Mosam Dabhi

I am a Ph.D. student at the Robotics Institute, Carnegie Mellon University (CMU) where I investigate uncovering the representations that could be used as implicit priors and act as a placeholder for human visual intelligence.

My goal is to understand how OOD reasoning (generalization) could be achieved to attain such general multi-modal intelligence in machines. To this end, I am currently focusing on extracting geometric reasoning via graph based representations to tackle this task.


News

  • Feb. 2024: 3D-LFM is accepted at CVPR, 2024. Looking forward to presenting this at Seattle.
  • June 2023: I will be joining Apple’s AI Research team as a research scientist intern.
  • Oct 2022: I am happy to announce that I won the NeurIPS 2022 scholar award for attending the in-person NeurIPS conference in New Orleans, Louisiana!
  • Oct 2022: MBW has been accepted to NeurIPS 2022.
  • Aug 2022: MV-NRSfM, our work from 3DV 2021 was featured on this post, titled “New AI tech to bring human-like understanding of our 3D world.”
  • May 2022: Joining Apple for third consecutive summer to advance the field of self-supervised and meta-learning.
  • Oct 2021: MV-NRSfM has been accepted to 3DV 2021. We have also released the code.
  • May 2021: Rejoining Apple this summer to work on deep learning driven computer vision.
  • May 2021: I have defended my Masters thesis on Multi-view NRSfM: Affordable Setup for High-Fidelity 3D Reconstruction.
  • May 2020: Joining Apple as a Machine Learning Research Scientist Intern.

Publications

3D-LFM: Lifting Foundation Model

3D-LFM: Lifting Foundation Model

CVPR, 2024

A universal 2D-3D lifting model, that processes diverse objects without category-specific knowledge. It uses transformers' permutation equivariance and geometric consistency to handle camera rotations, standardizing shape representation in a canonical frame.
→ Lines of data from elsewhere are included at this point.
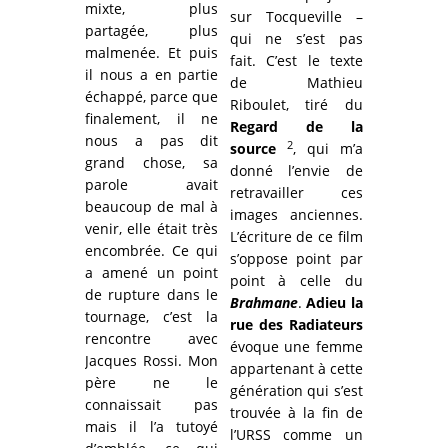
mixte, plus
sur Tocqueville –
partagée, plus
qui ne s’est pas
malmenée. Et puis
fait. C’est le texte
il nous a en partie
de Mathieu
échappé, parce que
Riboulet, tiré du
finalement, il ne
Regard de la
nous a pas dit
2
source
, qui m’a
grand chose, sa
donné l’envie de
parole avait
retravailler ces
beaucoup de mal à
images anciennes.
venir, elle était très
L’écriture de ce film
encombrée. Ce qui
s’oppose point par
a amené un point
point à celle du
de rupture dans le
Brahmane
.
Adieu la
tournage, c’est la
rue des Radiateurs
rencontre avec
évoque une femme
Jacques Rossi. Mon
appartenant à cette
père ne le
génération qui s’est
connaissait pas
trouvée à la fin de
mais il l’a tutoyé
l’URSS comme un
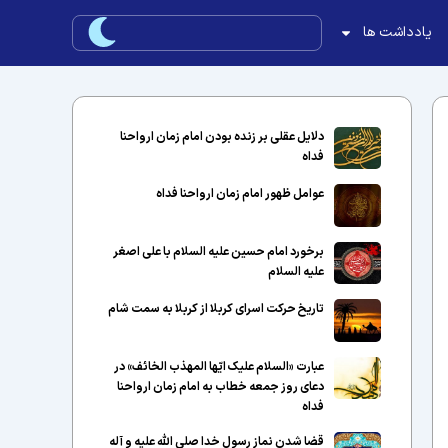
یادداشت ها
دلایل عقلی بر زنده بودن امام زمان ارواحنا
فداه
عوامل ظهور امام زمان ارواحنا فداه
برخورد امام حسین علیه السلام با علی اصغر
علیه السلام
تاریخ حرکت اسرای کربلا از کربلا به سمت شام
عبارت «السلام علیک ایّها المهذب الخائف» در
دعای روز جمعه خطاب به امام زمان ارواحنا
فداه
قضا شدن نماز رسول خدا صلی الله علیه و آله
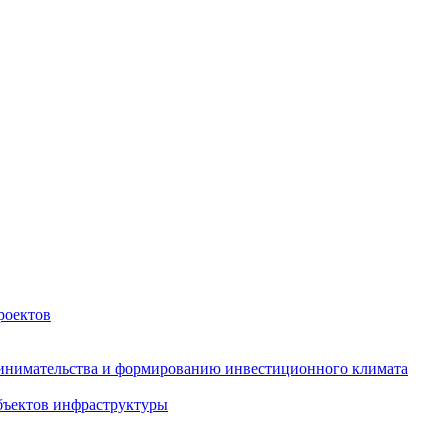
роектов
инимательства и формированию инвестиционного климата
бъектов инфраструктуры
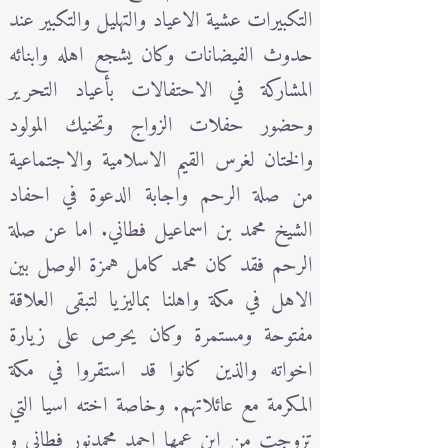
التكبيرات عشية الاعياد والتهليل والتكبير عند
حدوث الفيضانات وكان يشجع اهله وابنائه
المشاركة في الاحتفالات بأعياد التحرير
وحضور حفلات الزواج وتحنيك المولود
والختان لغرس القيم الاسلامية والاجتماعية
من صلة الرحم واجابة الدعوة في احفاد
الشيخ محمد بن اسماعيل فطاني. اما عن صلة
الرحم فقد كان محمد كامل همزة الوصل بين
الاهل في مكة واهلنا بماليزيا لتبقى العلاقة
مفتوحة ومستمرة وكان يحرص على زيارة
اخواته والذين كانوا قد استقروا في مكة
المكرمة مع عائلاتهم. وخاصة اخته اسيا التي
تزوجت من ابن عمها احمد محمدنور فطاني و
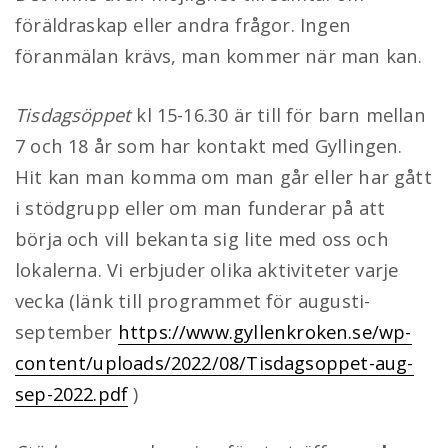
föräldraskap eller andra frågor. Ingen
föranmälan krävs, man kommer när man kan.
Tisdagsöppet
kl 15-16.30 är till för barn mellan
7 och 18 år som har kontakt med Gyllingen.
Hit kan man komma om man går eller har gått
i stödgrupp eller om man funderar på att
börja och vill bekanta sig lite med oss och
lokalerna. Vi erbjuder olika aktiviteter varje
vecka (länk till programmet för augusti-
september
https://www.gyllenkroken.se/wp-
content/uploads/2022/08/Tisdagsoppet-aug-
sep-2022.pdf
)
MBW: Multi-view Bootstrapping in the Wild

MBW: Multi-view Bootstrapping in the Wild

NeurIPS, 2022

By enforcing temporal along with spatial consistencies via neural priors, MBW carries out Out-of-Distribution (OOD) detection for auto-labeling at scale in a low-shot learning fashion.

High Fidelity 3D Reconstructions with Limited Physical Views

High Fidelity 3D Reconstructions with Limited Physical Views

3DV, 2021

Enforcing multi-view equivariance with modern deep 3D lifting enables generation of high-fidelity 3D reconstructions using just 2-3 cameras, compared to >100 cameras.

Real-Time Information-Theoretic Exploration with Gaussian Mixture Model Maps

Real-Time Information-Theoretic Exploration with Gaussian Mixture Model Maps

RSS, 2019

Representing environment using Gaussian Mixture Models (GMMs) over voxel grids enables map transfer from Mars to Earth in 21 seconds compared to 1260 seconds.

Fast and agile vision‑based flight with teleoperation and collision avoidance on a multirotor

Fast and agile vision‑based flight with teleoperation and collision avoidance on a multirotor

ISER, 2018

Aggressive autonomous flight and collision-free teleoperation in unstructured, GPS-denied environments at speeds exceeding 12 m/s^2.

Aggressive Flight Performance using Robust Experience-driven Predictive Control Strategies: Experimentation and Analysis

Aggressive Flight Performance using Robust Experience-driven Predictive Control Strategies: Experimentation and Analysis

Robotics Institute, CMU (Technical Report), 2018

By storing crucial control policies, you can re-use them at a later stage without spending valuable compute resources on a resource-constrained Micro Air Vehicle (MAV).